Comment by 10101

5 years ago

so where are russian words?

What you wrote is mix of Cyrrilic alphabet, the Greek alphabet, early Cyrillic/Glagolitic letters like Ѣ and Ѧ.

And why you wrote Ѧ ЗВѢР'Е', while on the picture it's Ѧ ЗВѢРЄ? Does Russian alphabet have Є letter?

> Does Russian alphabet have Є letter?

This should resolve your confusion: https://en.wikipedia.org/wiki/Ukrainian_Ye#Old_Slavonic.2C_O...

I believe, U+0415 ("E") is a valid character to use there. Sadly, there's no way to denote that the text is in Old Slavonic and should use different script so this "E" would be rendered visually similar to "Є".

While Unicode code points typically correspond to graphemes, that's not always true. Similar issues exist with Chinese, Japanese and Korean languages, as Unicode (see https://en.wikipedia.org/wiki/Han_unification#Graphemes_vers... - it has an example with Latin small letter "a")

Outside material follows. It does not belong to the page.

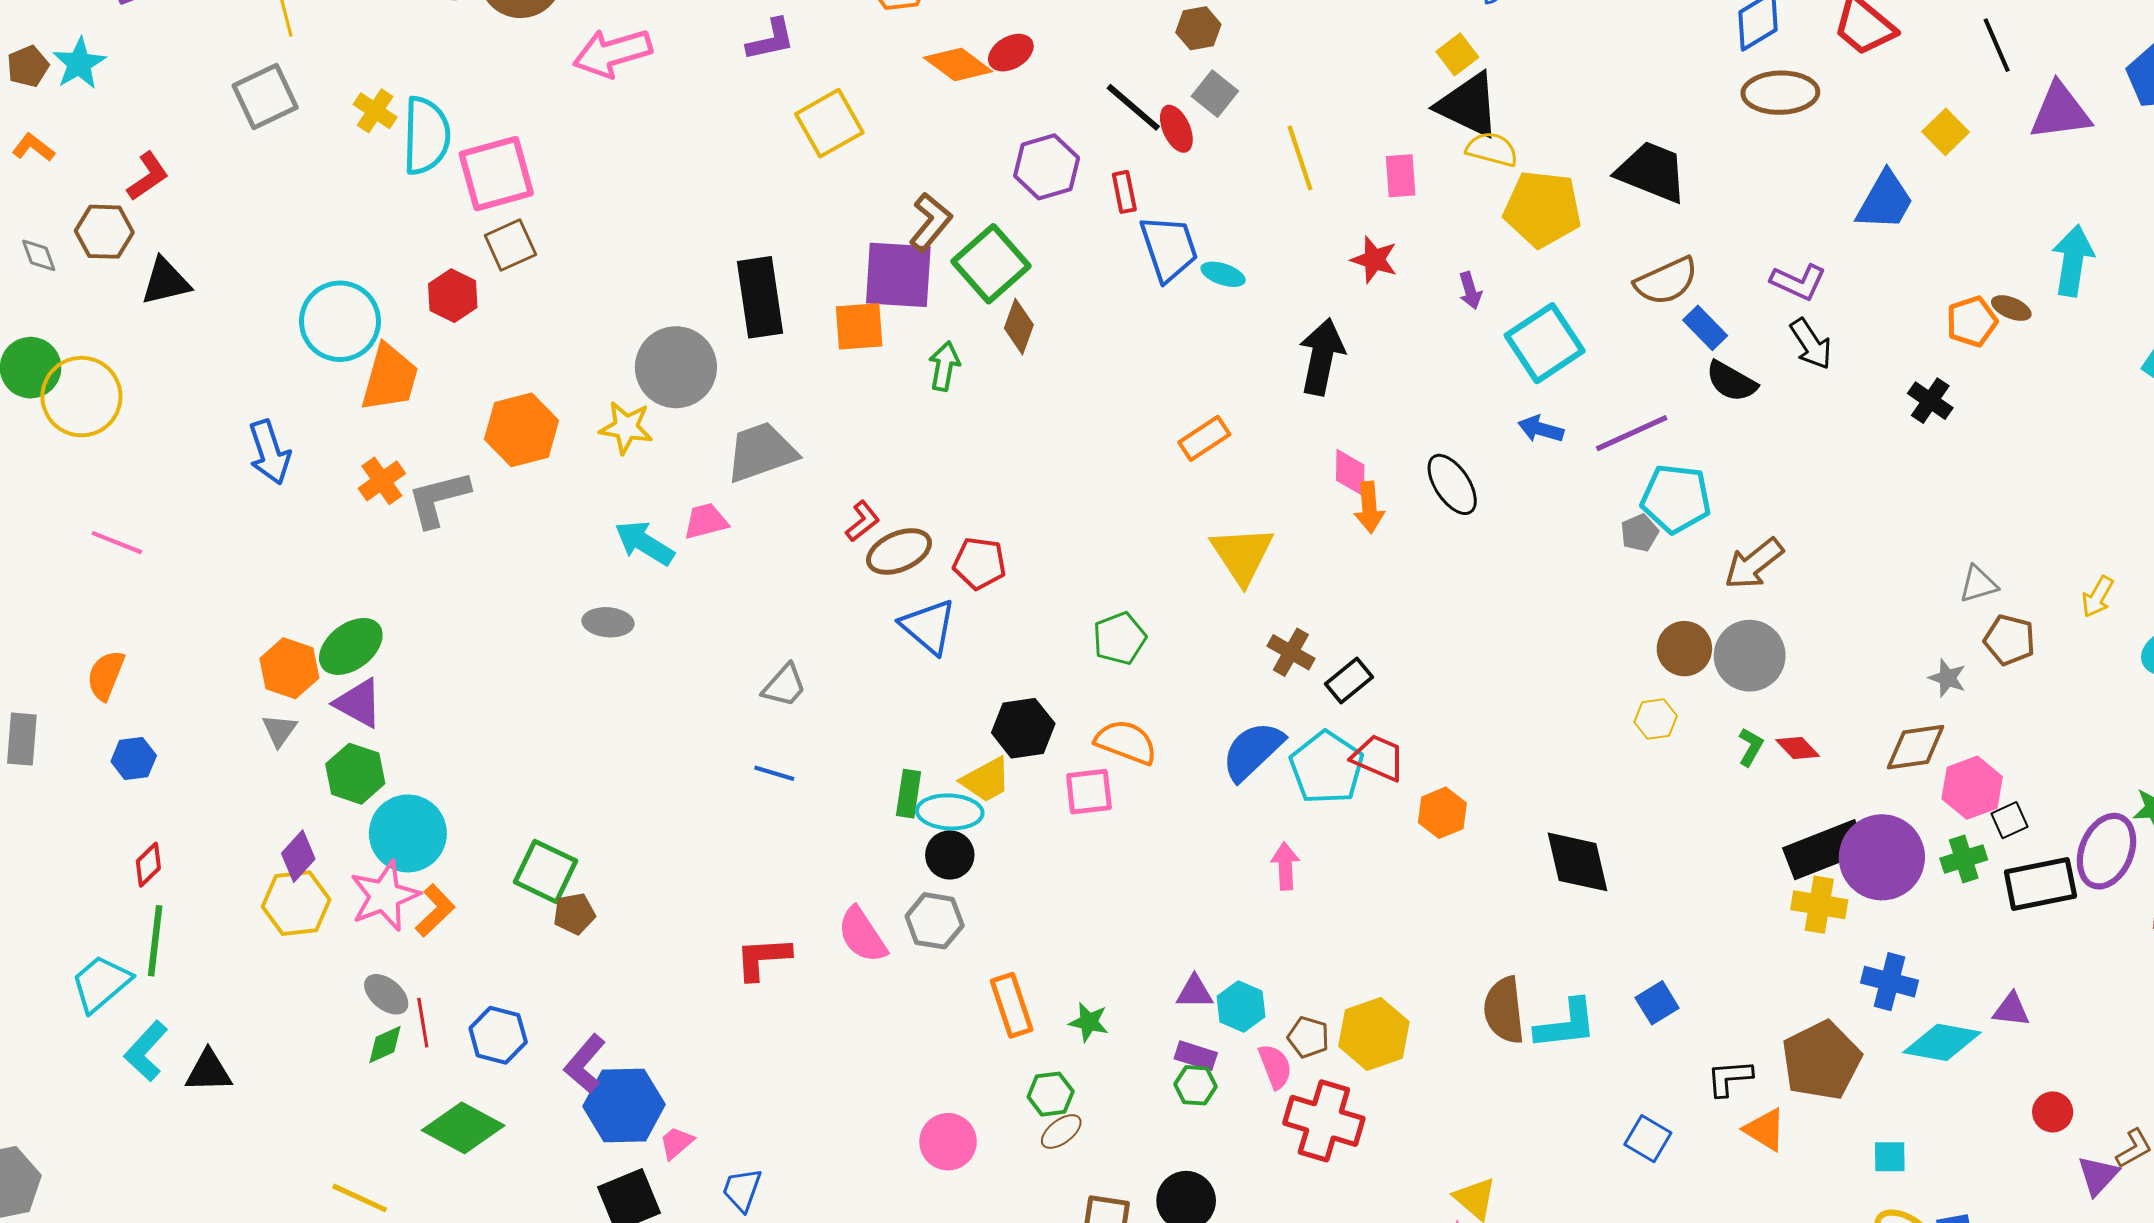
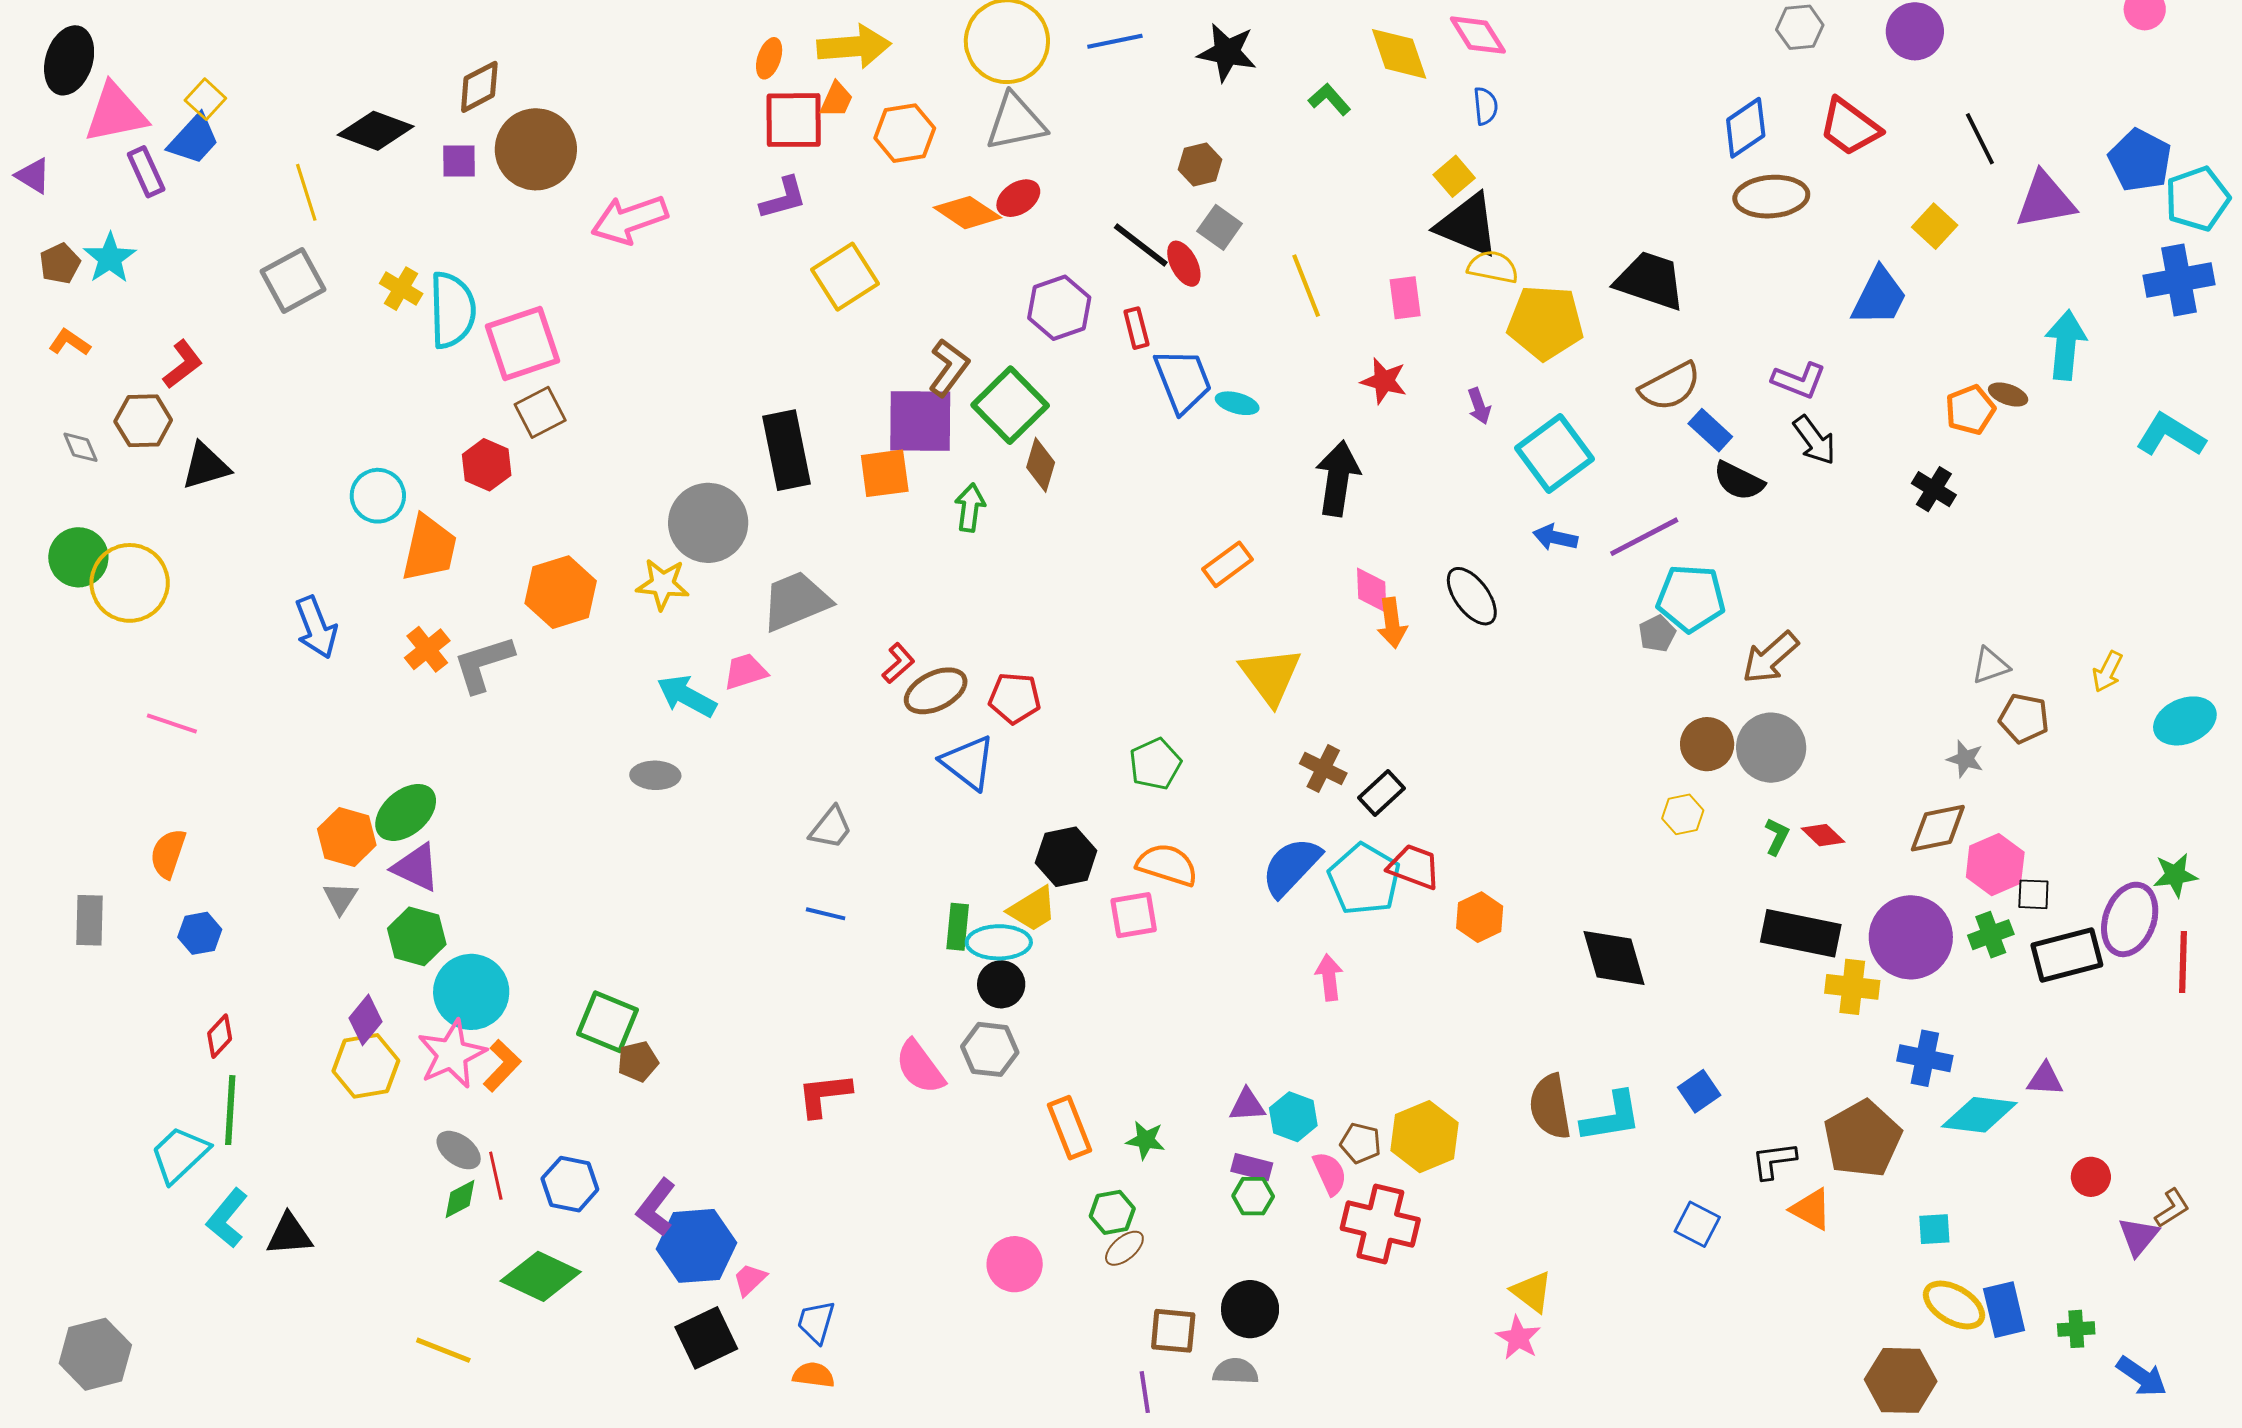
cyan circle: (340, 321) -> (378, 496), size x0.7
black square: (2010, 820) -> (2033, 894), turned 30
black rectangle: (1825, 850) -> (1801, 933), moved, turned 36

>so where are russian words?

Like, all of them? At least, "words comprehensible to a Russian-speaker".

>Does Russian alphabet have Є letter?

Ukrainian still does. It's closer to the Old Church Slavonic. And the Ѣ was only dropped 100 years ago by the commies.

Regardless, nobody is saying that the beresty are modern Russian, just that it's in a Slavic language (and one comprehensible to modern-day Russian speakers). What's your point, exactly?